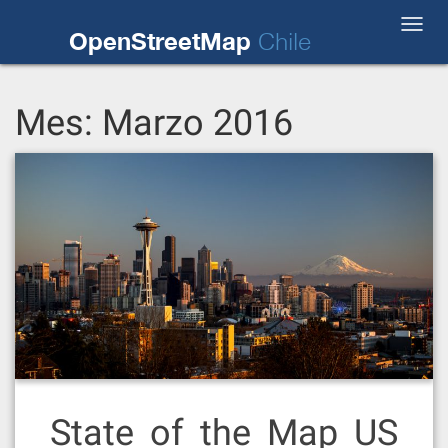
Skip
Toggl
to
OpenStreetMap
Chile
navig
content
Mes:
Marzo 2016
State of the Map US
* * *
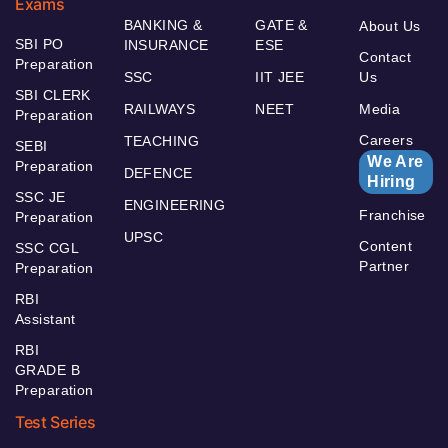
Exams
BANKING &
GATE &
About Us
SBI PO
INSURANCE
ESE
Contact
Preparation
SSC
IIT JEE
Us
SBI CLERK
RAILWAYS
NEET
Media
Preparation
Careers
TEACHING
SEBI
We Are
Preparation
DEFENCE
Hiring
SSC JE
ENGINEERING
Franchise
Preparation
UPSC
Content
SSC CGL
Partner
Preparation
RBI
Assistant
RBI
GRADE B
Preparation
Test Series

* WORK ITEM: With the line holding "ENGINEERING" as the first and the line holding "Test Series" as the last, set down that range of the entries above exactly, and nothing else.

* TASK SOLUTION:
ENGINEERING
Franchise
Preparation
UPSC
Content
SSC CGL
Partner
Preparation
RBI
Assistant
RBI
GRADE B
Preparation
Test Series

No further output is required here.